Doug Martland, an attorney in Attorney General Maura Healey’s office representing the administration, argued Baker is appropriately using the statute, regardless of how long the state of emergency stretches for.
“The Legislature did not intend duration, and the potential of duration . . . of an event to determine whether or not there should be a civil defense emergency,” Martland said. “What we shouldn’t be doing is using that duration to cut off an emergency that we’re clearly in the middle of right now.”

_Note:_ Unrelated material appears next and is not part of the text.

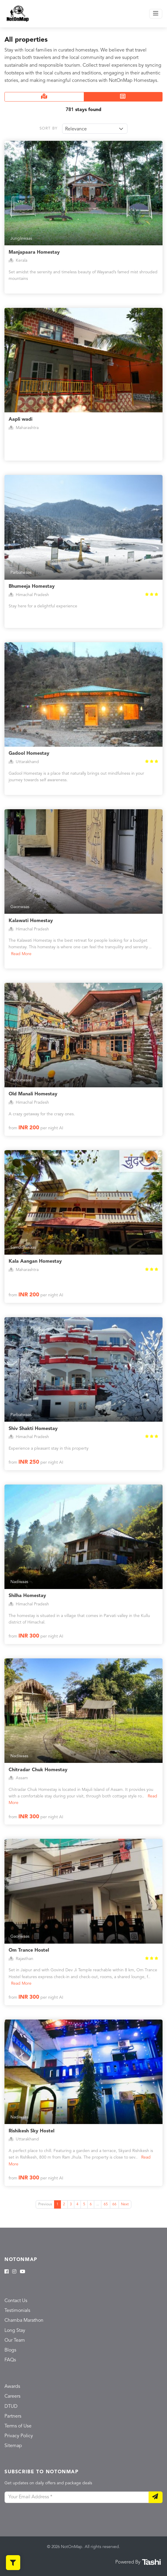  Describe the element at coordinates (17, 2310) in the screenshot. I see `Testimonials` at that location.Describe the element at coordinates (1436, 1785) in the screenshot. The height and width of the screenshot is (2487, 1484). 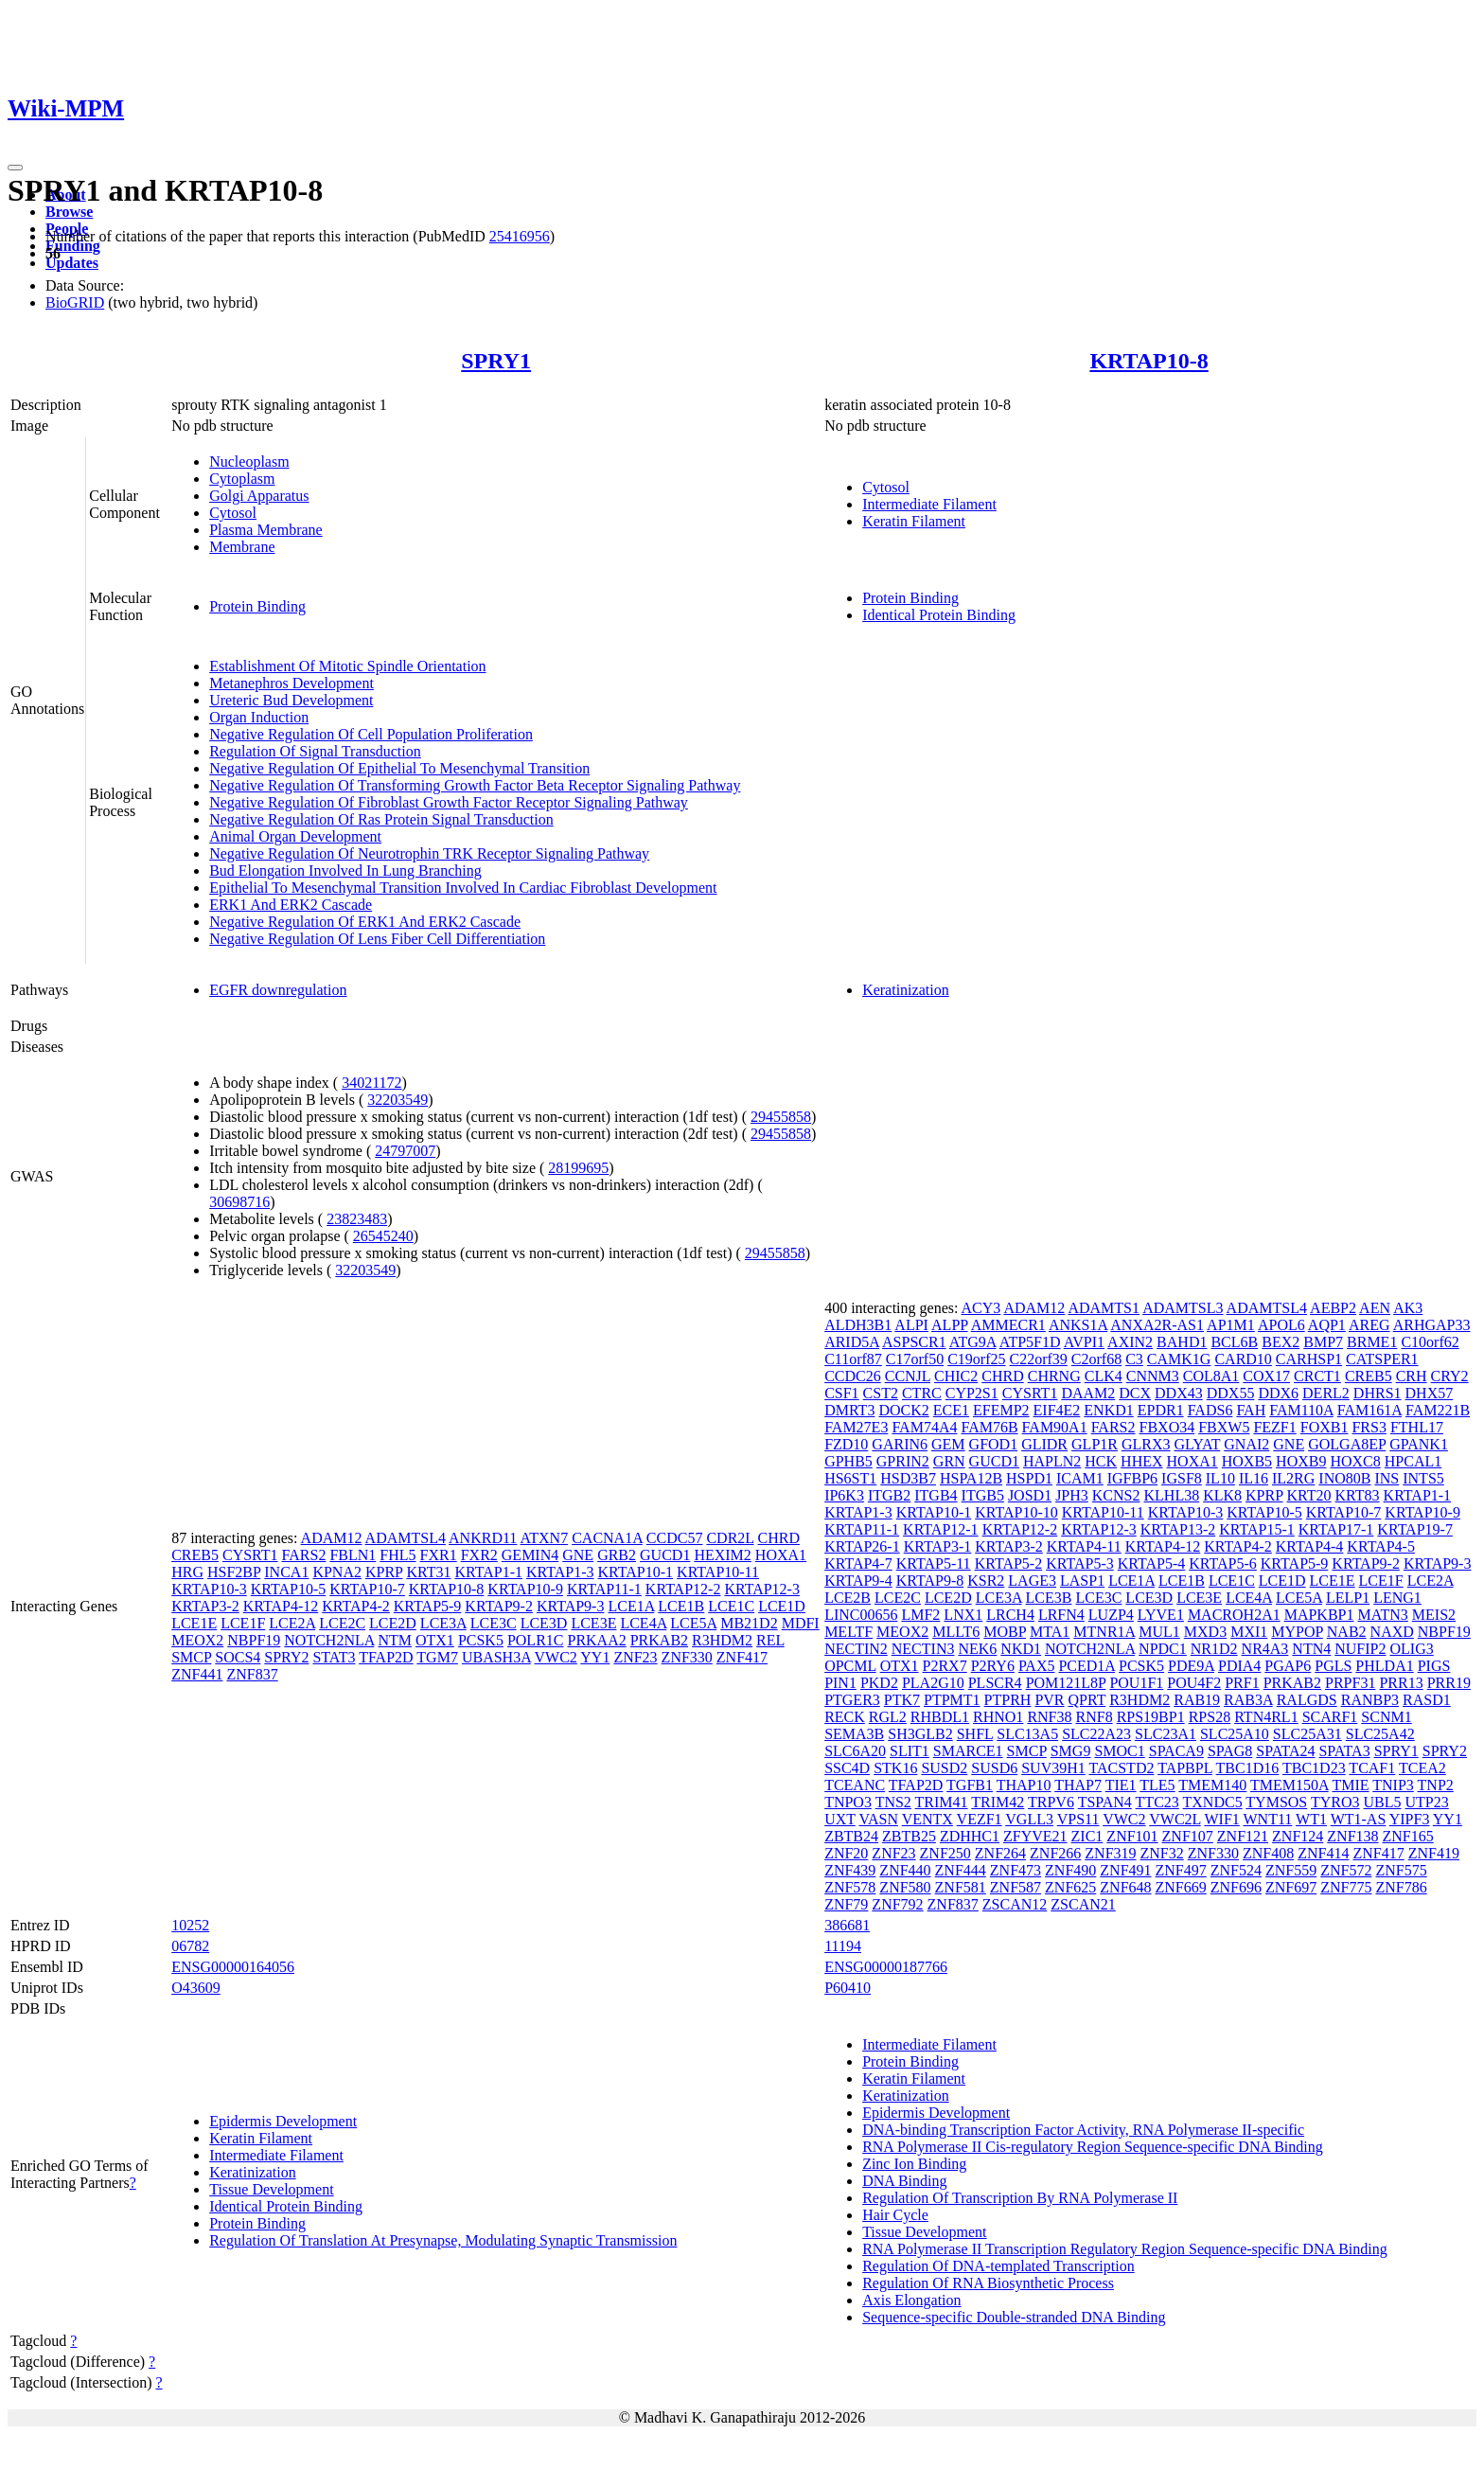
I see `TNP2` at that location.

Massachusetts had reported 8,971 total deaths from COVID-19 as of Friday, and 443 more cases, pushing the statewide total to 122,202 confirmed cases. Infections have continued to climb as school officials ready for a new academic year; colleges try to navigate the potential for fresh outbreaks, sometimes with a heavy hand; and cities and towns face an ongoing risk from the disease.
The lawsuit challenging Baker’s authority was filed on behalf of 10 plaintiffs — including hair and tanning salon owners, a North End restaurateur, and two church pastors — and by DeGrandis of the New Civil Liberties Alliance and Danielle Huntley Webb, an attorney and board chair of the the Fiscal Alliance Foundation.
The New Civil Liberties Alliance is a Washington, D.C.-based nonprofit that advocates against what it calls the “unconstitutional administrative state,” and has taken as much as $2 million in contributions from the Charles Koch Foundation, according to nonprofit filings.
The Fiscal Alliance Foundation acts as a legal assistance arm of the Massachusetts Fiscal Alliance, a Boston-based conservative nonprofit known for shielding its donors’ identities.
It wasn’t clear Friday when an opinion from the high court might come.